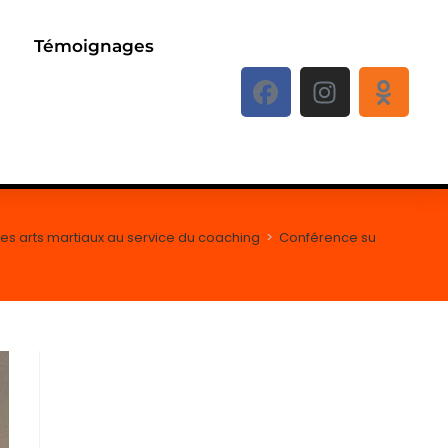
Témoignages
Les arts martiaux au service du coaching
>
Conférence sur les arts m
- - - - -
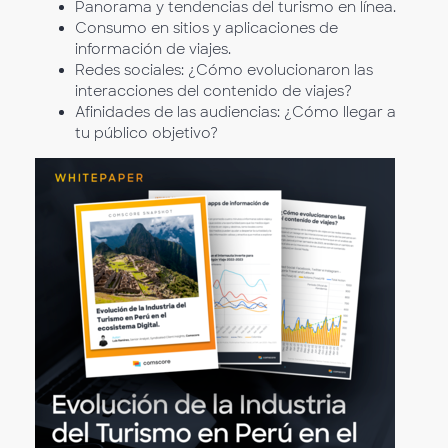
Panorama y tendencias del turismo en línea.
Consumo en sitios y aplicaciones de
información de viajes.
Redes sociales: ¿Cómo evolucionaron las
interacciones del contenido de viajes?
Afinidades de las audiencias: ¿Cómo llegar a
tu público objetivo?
- - - - -
### Task directions
Reproduce verbatim only the segment of the listing bounded by the line containing "Témoignages" and the line containing "Conférence sur les arts m", with both boundary lines included.

### Finished task
Témoignages
Les arts martiaux au service du coaching
>
Conférence sur les arts m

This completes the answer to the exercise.